From Conway Police Department reports

A story of the Christmas bolt cutters

Christmas day, that morning, that dawn, fresh winter air, a magical time, a time of hope, a time to celebrate, a time for police to chase a man running from Tractor Supply. It was, yes, Monday, Dec. 25, 5:55 a.m.

An alarm had gone off at the store.

The reporting officer was called to the store by a second officer. The second officer (who was actually the first officer there, to respond to the alarm) was chasing a man, that man running. As the reporting officer arrived he saw the second officer, joined by, yes, in the spirit of community so important to this national holiday, a third officer, the two of whom were chasing a man.

They caught up with the man in the Walmart parking lot, and he was, in police-report-speak, “placed into custody” (“handcuffed,” to you and I) and read his Miranda rights.

“Why,” the reporting officer asked, “had he ran?”

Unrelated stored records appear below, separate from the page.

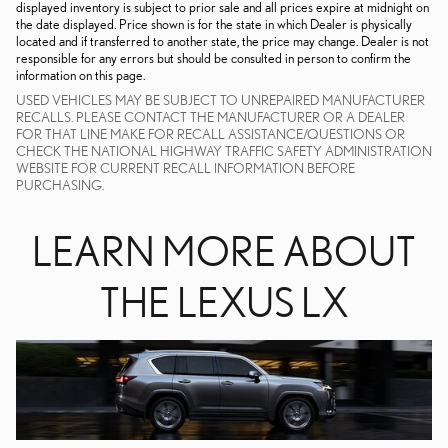
displayed inventory is subject to prior sale and all prices expire at midnight on
the date displayed. Price shown is for the state in which Dealer is physically
located and if transferred to another state, the price may change. Dealer is not
responsible for any errors but should be consulted in person to confirm the
information on this page.
USED VEHICLES MAY BE SUBJECT TO UNREPAIRED MANUFACTURER
RECALLS. PLEASE CONTACT THE MANUFACTURER OR A DEALER
FOR THAT LINE MAKE FOR RECALL ASSISTANCE/QUESTIONS OR
CHECK THE NATIONAL HIGHWAY TRAFFIC SAFETY ADMINISTRATION
WEBSITE FOR CURRENT RECALL INFORMATION BEFORE
PURCHASING.
LEARN MORE ABOUT
THE LEXUS LX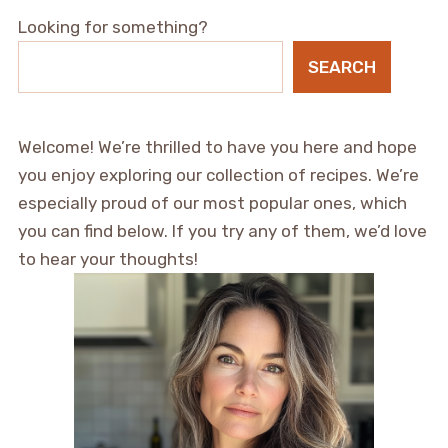
Looking for something?
SEARCH
Welcome! We’re thrilled to have you here and hope
you enjoy exploring our collection of recipes. We’re
especially proud of our most popular ones, which
you can find below. If you try any of them, we’d love
to hear your thoughts!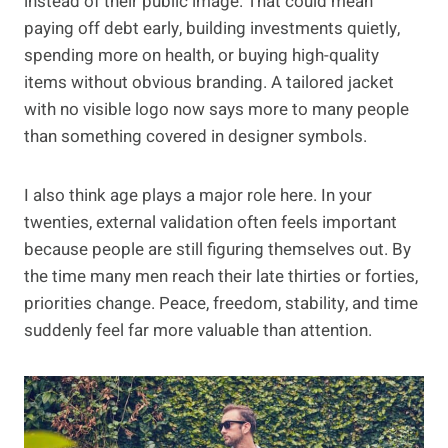
instead of their public image. That could mean
paying off debt early, building investments quietly,
spending more on health, or buying high-quality
items without obvious branding. A tailored jacket
with no visible logo now says more to many people
than something covered in designer symbols.
I also think age plays a major role here. In your
twenties, external validation often feels important
because people are still figuring themselves out. By
the time many men reach their late thirties or forties,
priorities change. Peace, freedom, stability, and time
suddenly feel far more valuable than attention.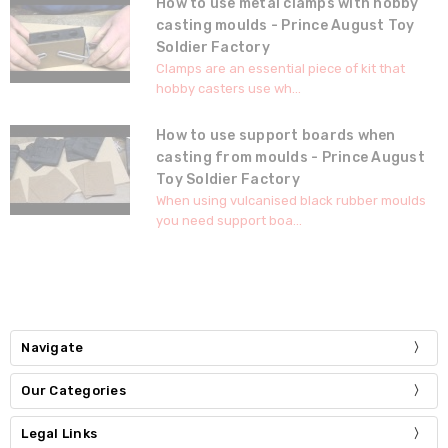
How to use metal clamps with hobby
casting moulds - Prince August Toy
Soldier Factory
Clamps are an essential piece of kit that
hobby casters use wh...
How to use support boards when
casting from moulds - Prince August
Toy Soldier Factory
When using vulcanised black rubber moulds
you need support boa...
Navigate
Our Categories
Legal Links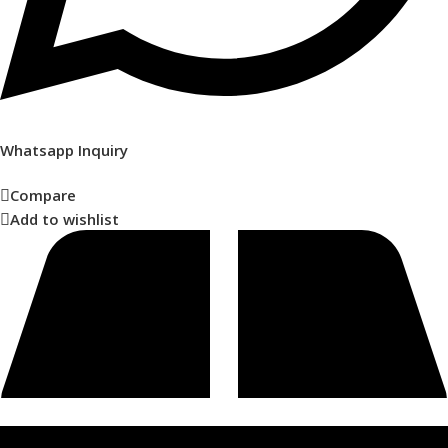
Whatsapp Inquiry
Compare
Add to wishlist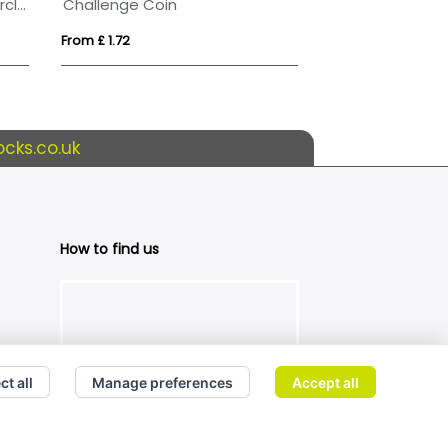
20cm x 10mm Jade Glass Circle Award
Challenge Coin
Plastic Token
From £ 1.72
From £ 0.24
cks.co.uk
How to find us
ct all
Manage preferences
Accept all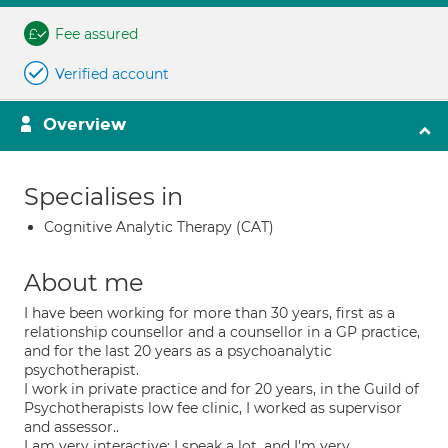
Fee assured
Verified account
Overview
Specialises in
Cognitive Analytic Therapy (CAT)
About me
I have been working for more than 30 years, first as a
relationship counsellor and a counsellor in a GP practice,
and for the last 20 years as a psychoanalytic
psychotherapist.
I work in private practice and for 20 years, in the Guild of
Psychotherapists low fee clinic, I worked as supervisor
and assessor..
I am very interactive; I speak a lot, and I'm very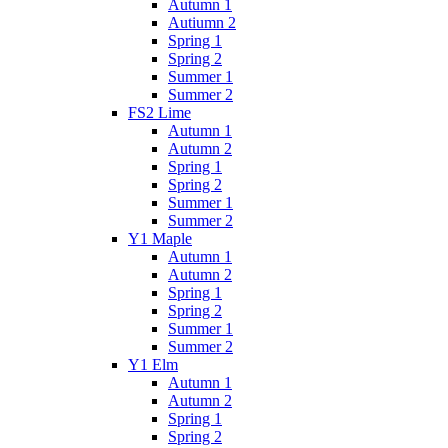
Autumn 1
Autiumn 2
Spring 1
Spring 2
Summer 1
Summer 2
FS2 Lime
Autumn 1
Autumn 2
Spring 1
Spring 2
Summer 1
Summer 2
Y1 Maple
Autumn 1
Autumn 2
Spring 1
Spring 2
Summer 1
Summer 2
Y1 Elm
Autumn 1
Autumn 2
Spring 1
Spring 2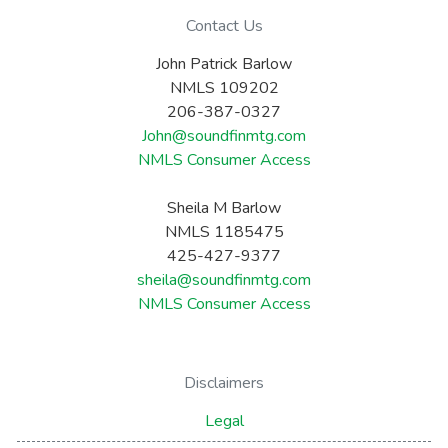
Contact Us
John Patrick Barlow
NMLS 109202
206-387-0327
John@soundfinmtg.com
NMLS Consumer Access
Sheila M Barlow
NMLS 1185475
425-427-9377
sheila@soundfinmtg.com
NMLS Consumer Access
Disclaimers
Legal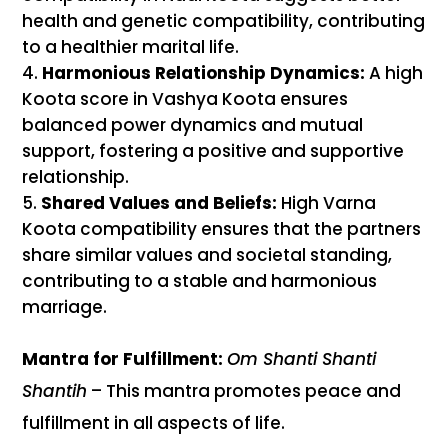
health and genetic compatibility, contributing
to a healthier marital life.
Harmonious Relationship Dynamics:
A high
Koota score in Vashya Koota ensures
balanced power dynamics and mutual
support, fostering a positive and supportive
relationship.
Shared Values and Beliefs:
High Varna
Koota compatibility ensures that the partners
share similar values and societal standing,
contributing to a stable and harmonious
marriage.
Mantra for Fulfillment:
Om Shanti Shanti
Shantih
– This mantra promotes peace and
fulfillment in all aspects of life.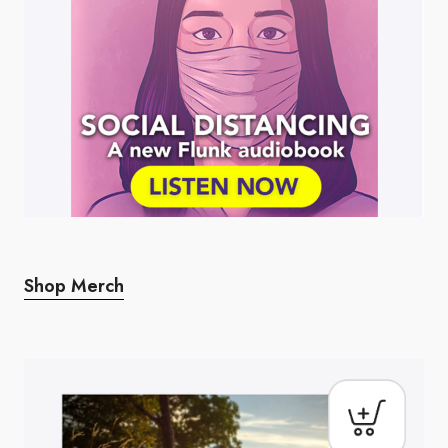
Shop Merch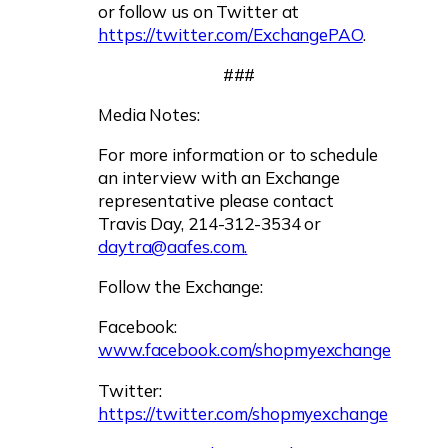
or follow us on Twitter at
https://twitter.com/ExchangePAO
.
###
Media Notes:
For more information or to schedule
an interview with an Exchange
representative please contact
Travis Day, 214-312-3534 or
daytra@aafes.com
.
Follow the Exchange:
Facebook:
www.facebook.com/shopmyexchange
Twitter:
https://twitter.com/shopmyexchange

The 29 year old man replied he was living in a tent by the Interstate and was not doing anything wrong, he saw simply fearful of police. The reporting officer and others went to the tent to check for stolen items. As they drew close to the tent the man who had been running said that actually he had not been living in the tent, that his saying so was a lie. And it was here police found a second man, sleeping in the tent.

Police woke the man, asking him if he knew the handcuffed man in their company. He did not, the man replied. No stolen items were noted.

Now police retraced the man’s steps from where he’d been spotted to where he’d been “placed into custody.” In doing so, an officer found a pair of bolt cutters, fairly new looking, with a price tag on them. They asked the man who had been running if these were his bolt cutters. They were not, he said. One of the officers inspected the tool and realized it had come from the nearby Harbor Freight store.

They asked the man: Had he gotten these bolt cutters from Harbor Freight?

He had, the man admitted. He had not, however, stolen them, but paid the $28.99 they were stickered for.

Why, the reporting officer asked, was he at Tractor Supply with a pair of (duly gained) bolt cutters?

The man said he had grown tired of walking, and went there to steal a lawn mower, which he would then ride, so as to not have to walk.

He was taken to jail, charged with attempted theft, fleeing and criminal mischief.

The officer, in wrapping up the investigation, spoke with the store manager who arrived on site. He said the locking cable was damaged, about a $350 item, and the lawn mower the man was trying to steal was priced at $4,000.99

The holiday haze

Police were called to the Kum & Go on Prince Street on Christmas morning, Dec. 25. They were being asked to, in that language of police reports, “check on the welfare” of a man parked there, near the front door to the store. He was (more police-speak ahoy) parked in a “maroon vehicle.”

The reporting officer arrived and there, yes, was a man in a maroon vehicle. He was the only person in the car, a Daewoom, its engine running. The officer called the tag in which returned to a black Chevrolet Impala. The officer asked the man about this, and was told he had just purchased the Daewoo about a month earlier.

They were talking, yes. And here the officer noted the 22 year old man’s speech was slurred and sluggish. The officer had him get out of the car.

Outside the car the man admitted that he had “multiple prescription medications.” The officer found this easy to believe, he reported, as he had been to the man’s house in the past (the reason not disclosed in the report). The man admitted to the officer that he had taken some of his medication that morning.

He was given a field sobriety test. It was not detailed in the report, but the results were such that the officer believed the man to be (police-speak) “impaired.” He was handcuffed (“custody”) and taken downtown for a breath test at the police station. There he gave a breath test, blowing a 0.0 BAC.

A drug recognition expert was called, but none were available that Christmas morning. The man did agree to having his blood drawn and was taken to the hospital, after which he was taken to jail, charged with DWI first offense.